▶ _Records provided_:
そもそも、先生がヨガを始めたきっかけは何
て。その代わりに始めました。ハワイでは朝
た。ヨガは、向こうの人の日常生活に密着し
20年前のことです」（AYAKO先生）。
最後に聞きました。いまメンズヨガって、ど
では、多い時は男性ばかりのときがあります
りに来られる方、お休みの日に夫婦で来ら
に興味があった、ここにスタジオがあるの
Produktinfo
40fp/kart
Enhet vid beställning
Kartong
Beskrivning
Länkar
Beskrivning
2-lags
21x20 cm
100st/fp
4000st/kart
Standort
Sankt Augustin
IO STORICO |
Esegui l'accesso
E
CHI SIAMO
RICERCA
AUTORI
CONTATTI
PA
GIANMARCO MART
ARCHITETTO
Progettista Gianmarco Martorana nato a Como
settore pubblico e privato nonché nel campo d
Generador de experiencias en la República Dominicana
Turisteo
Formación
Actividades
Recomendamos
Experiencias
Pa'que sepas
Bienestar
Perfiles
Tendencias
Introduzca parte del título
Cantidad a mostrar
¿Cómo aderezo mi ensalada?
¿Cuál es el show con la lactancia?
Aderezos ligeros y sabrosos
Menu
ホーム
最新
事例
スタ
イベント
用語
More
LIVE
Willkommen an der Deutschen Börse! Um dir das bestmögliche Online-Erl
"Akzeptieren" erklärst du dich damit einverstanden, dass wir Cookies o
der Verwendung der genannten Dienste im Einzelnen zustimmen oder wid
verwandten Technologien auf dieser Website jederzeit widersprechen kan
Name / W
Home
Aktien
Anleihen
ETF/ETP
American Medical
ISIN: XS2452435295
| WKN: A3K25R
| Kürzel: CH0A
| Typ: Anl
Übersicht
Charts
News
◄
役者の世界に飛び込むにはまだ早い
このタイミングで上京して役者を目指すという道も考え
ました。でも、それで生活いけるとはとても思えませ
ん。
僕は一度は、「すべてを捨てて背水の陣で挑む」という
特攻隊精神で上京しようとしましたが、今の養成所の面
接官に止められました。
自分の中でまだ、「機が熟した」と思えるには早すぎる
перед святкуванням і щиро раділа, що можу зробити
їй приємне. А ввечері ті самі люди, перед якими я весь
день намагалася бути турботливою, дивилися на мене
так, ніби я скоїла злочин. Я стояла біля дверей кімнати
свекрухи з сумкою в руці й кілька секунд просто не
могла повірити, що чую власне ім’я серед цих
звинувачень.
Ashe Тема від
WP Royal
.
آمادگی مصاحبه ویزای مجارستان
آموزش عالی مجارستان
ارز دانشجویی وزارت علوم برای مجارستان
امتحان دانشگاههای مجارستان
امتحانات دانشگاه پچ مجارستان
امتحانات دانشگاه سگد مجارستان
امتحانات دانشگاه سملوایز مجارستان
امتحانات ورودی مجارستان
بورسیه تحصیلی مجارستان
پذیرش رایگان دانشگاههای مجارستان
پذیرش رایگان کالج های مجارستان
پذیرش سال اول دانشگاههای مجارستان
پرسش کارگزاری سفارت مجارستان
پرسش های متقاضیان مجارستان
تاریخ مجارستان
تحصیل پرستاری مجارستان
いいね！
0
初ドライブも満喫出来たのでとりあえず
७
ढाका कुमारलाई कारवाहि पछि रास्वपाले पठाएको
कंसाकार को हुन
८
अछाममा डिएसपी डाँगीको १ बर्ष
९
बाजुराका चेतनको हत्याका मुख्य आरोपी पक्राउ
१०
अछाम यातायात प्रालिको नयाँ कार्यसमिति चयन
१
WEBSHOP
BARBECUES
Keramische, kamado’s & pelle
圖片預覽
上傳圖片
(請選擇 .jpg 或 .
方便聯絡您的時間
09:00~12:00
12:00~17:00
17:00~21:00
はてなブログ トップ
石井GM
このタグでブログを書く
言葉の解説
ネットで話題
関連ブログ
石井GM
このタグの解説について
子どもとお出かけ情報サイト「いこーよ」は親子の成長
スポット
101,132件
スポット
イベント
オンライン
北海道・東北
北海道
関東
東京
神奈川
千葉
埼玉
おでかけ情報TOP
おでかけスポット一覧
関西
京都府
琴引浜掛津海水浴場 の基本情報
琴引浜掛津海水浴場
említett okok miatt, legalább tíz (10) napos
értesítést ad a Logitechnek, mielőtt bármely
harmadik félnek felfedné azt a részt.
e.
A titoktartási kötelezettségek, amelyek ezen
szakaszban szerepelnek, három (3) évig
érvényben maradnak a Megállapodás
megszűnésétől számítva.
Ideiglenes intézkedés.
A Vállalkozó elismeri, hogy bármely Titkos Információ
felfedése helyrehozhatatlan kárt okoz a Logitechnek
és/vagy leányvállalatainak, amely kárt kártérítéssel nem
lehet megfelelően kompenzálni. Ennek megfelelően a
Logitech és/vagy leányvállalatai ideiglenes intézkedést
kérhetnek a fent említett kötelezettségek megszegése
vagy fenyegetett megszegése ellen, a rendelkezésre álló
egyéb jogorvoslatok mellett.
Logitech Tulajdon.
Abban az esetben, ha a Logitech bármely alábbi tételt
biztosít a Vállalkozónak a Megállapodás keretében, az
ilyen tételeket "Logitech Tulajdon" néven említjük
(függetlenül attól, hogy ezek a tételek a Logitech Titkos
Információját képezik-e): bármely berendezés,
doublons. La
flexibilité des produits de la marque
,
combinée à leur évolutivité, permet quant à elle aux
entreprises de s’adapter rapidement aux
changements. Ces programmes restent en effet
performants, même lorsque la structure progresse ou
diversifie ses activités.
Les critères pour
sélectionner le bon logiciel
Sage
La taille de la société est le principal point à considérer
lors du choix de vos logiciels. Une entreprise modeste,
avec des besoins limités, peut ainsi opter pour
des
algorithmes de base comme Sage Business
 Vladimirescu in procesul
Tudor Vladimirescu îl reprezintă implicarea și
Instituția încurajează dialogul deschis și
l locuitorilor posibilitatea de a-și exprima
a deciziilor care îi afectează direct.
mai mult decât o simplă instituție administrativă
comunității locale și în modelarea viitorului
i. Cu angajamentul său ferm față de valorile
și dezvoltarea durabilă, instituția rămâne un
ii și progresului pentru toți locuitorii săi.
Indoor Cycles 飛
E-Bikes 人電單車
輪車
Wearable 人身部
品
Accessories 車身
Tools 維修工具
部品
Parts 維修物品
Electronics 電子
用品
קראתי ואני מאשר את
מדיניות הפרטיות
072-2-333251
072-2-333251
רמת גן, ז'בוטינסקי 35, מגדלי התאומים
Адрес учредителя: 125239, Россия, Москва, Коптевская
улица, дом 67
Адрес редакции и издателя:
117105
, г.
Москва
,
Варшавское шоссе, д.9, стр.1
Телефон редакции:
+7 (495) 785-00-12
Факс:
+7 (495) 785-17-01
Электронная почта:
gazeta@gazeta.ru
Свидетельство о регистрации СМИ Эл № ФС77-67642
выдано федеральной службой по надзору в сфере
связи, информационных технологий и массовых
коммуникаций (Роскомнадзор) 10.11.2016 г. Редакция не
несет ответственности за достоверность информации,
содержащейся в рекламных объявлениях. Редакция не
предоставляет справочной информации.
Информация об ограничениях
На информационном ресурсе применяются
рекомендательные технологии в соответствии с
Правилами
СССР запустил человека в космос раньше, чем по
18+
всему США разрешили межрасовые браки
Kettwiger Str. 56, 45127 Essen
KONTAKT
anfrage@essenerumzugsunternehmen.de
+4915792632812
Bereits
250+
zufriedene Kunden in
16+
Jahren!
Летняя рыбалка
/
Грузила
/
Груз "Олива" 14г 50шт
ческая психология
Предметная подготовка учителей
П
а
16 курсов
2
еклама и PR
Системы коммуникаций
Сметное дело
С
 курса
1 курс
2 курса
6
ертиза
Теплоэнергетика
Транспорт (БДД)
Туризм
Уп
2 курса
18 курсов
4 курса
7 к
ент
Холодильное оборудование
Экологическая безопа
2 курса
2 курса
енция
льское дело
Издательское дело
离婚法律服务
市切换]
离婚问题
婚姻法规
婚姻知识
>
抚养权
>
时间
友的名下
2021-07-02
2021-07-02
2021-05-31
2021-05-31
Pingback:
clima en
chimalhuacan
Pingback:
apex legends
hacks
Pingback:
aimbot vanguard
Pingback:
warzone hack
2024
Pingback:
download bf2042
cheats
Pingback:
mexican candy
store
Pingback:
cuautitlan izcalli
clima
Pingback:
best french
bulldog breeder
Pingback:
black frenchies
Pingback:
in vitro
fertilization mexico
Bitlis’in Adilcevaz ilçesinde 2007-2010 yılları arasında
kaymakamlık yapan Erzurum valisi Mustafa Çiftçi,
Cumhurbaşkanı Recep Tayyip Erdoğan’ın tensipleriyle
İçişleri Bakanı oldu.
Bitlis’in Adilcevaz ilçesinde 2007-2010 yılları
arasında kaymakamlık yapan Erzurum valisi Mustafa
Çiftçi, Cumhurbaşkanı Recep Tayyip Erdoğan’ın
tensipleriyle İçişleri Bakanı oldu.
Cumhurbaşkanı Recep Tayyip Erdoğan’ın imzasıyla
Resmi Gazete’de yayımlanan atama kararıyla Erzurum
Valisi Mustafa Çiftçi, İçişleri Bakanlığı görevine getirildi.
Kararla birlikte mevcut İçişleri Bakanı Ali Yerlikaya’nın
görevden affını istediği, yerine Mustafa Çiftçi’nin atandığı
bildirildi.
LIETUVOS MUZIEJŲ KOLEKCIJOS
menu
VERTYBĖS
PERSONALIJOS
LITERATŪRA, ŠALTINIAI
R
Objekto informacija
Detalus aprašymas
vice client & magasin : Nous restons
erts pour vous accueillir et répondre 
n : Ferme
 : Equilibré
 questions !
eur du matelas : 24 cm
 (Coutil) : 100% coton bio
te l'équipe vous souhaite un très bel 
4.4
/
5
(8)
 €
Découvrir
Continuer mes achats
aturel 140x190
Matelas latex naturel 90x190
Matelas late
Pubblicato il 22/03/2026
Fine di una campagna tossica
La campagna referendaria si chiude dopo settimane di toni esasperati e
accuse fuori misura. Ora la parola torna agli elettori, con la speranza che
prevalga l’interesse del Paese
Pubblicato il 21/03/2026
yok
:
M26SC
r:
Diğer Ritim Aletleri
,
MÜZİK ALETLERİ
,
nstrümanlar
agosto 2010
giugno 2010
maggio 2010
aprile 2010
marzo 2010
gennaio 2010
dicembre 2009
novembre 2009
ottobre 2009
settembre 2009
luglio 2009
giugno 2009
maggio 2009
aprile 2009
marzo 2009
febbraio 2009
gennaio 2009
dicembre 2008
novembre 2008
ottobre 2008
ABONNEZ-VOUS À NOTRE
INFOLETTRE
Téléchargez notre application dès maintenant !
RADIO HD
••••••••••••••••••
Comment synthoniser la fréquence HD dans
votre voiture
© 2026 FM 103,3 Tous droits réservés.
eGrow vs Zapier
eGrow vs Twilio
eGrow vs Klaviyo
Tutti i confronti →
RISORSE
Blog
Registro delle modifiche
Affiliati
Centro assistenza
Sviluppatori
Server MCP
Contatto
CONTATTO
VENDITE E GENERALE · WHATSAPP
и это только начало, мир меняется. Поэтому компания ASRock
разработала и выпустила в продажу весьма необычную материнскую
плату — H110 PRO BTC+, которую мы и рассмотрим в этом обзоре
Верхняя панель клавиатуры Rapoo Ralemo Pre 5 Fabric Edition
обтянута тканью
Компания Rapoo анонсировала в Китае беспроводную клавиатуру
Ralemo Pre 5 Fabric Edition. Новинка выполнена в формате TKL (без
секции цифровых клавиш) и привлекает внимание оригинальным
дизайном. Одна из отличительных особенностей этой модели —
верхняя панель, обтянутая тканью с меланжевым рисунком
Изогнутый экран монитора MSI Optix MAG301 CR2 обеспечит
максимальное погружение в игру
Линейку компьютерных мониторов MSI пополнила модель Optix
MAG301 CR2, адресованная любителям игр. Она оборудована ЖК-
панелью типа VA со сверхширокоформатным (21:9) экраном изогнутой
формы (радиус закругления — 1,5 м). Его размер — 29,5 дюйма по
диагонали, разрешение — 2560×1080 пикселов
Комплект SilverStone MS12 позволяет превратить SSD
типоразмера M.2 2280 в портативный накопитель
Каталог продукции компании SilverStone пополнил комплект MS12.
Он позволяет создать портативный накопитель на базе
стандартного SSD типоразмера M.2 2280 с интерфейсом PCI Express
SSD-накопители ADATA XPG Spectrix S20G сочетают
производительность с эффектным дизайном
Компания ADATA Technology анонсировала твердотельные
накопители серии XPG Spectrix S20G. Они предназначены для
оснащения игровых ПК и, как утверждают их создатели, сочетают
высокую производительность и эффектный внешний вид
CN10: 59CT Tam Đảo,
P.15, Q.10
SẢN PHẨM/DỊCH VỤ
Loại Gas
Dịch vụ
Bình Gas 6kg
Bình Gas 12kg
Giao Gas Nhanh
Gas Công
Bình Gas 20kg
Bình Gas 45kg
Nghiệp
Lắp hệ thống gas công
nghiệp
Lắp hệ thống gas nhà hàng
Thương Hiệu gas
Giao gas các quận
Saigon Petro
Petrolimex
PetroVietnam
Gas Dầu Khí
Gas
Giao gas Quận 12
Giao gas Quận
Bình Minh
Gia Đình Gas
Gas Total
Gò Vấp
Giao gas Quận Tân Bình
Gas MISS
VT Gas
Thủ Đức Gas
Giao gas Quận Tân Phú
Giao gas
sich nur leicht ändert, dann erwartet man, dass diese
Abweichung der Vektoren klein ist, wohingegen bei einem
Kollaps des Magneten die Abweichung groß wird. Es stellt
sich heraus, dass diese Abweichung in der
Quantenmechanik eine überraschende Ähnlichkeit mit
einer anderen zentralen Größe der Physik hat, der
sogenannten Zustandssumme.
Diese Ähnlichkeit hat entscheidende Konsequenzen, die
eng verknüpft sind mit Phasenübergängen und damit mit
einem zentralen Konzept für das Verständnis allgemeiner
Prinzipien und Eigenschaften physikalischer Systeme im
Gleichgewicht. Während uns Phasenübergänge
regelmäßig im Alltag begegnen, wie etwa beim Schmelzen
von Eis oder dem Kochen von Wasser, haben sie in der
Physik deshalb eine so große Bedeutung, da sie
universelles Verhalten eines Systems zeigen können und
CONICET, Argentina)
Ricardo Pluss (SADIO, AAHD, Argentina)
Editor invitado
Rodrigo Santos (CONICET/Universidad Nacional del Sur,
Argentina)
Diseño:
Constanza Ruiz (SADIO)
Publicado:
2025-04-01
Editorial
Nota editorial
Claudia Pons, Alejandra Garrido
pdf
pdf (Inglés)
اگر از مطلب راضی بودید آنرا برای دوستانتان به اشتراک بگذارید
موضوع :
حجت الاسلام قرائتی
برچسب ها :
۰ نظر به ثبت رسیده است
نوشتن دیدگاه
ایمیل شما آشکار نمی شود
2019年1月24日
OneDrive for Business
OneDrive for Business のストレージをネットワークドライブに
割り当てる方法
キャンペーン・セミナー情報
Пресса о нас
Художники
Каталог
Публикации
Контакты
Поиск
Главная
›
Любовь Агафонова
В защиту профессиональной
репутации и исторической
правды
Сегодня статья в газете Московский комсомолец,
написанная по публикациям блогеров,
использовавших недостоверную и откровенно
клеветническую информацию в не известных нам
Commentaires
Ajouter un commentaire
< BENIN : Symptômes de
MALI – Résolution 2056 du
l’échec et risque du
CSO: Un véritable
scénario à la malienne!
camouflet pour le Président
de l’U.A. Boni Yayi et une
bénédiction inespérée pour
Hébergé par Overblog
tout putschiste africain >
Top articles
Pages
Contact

▶ _What to do_: All lines above from the line with "Bình Gas 20kg" through the line with "Ricardo Pluss (SADIO, AAHD, Argentina)", both included, are to be set down exactly, with nothing else.

▶ _Answer to the exercise_:
Bình Gas 20kg
Bình Gas 45kg
Nghiệp
Lắp hệ thống gas công
nghiệp
Lắp hệ thống gas nhà hàng
Thương Hiệu gas
Giao gas các quận
Saigon Petro
Petrolimex
PetroVietnam
Gas Dầu Khí
Gas
Giao gas Quận 12
Giao gas Quận
Bình Minh
Gia Đình Gas
Gas Total
Gò Vấp
Giao gas Quận Tân Bình
Gas MISS
VT Gas
Thủ Đức Gas
Giao gas Quận Tân Phú
Giao gas
sich nur leicht ändert, dann erwartet man, dass diese
Abweichung der Vektoren klein ist, wohingegen bei einem
Kollaps des Magneten die Abweichung groß wird. Es stellt
sich heraus, dass diese Abweichung in der
Quantenmechanik eine überraschende Ähnlichkeit mit
einer anderen zentralen Größe der Physik hat, der
sogenannten Zustandssumme.
Diese Ähnlichkeit hat entscheidende Konsequenzen, die
eng verknüpft sind mit Phasenübergängen und damit mit
einem zentralen Konzept für das Verständnis allgemeiner
Prinzipien und Eigenschaften physikalischer Systeme im
Gleichgewicht. Während uns Phasenübergänge
regelmäßig im Alltag begegnen, wie etwa beim Schmelzen
von Eis oder dem Kochen von Wasser, haben sie in der
Physik deshalb eine so große Bedeutung, da sie
universelles Verhalten eines Systems zeigen können und
CONICET, Argentina)
Ricardo Pluss (SADIO, AAHD, Argentina)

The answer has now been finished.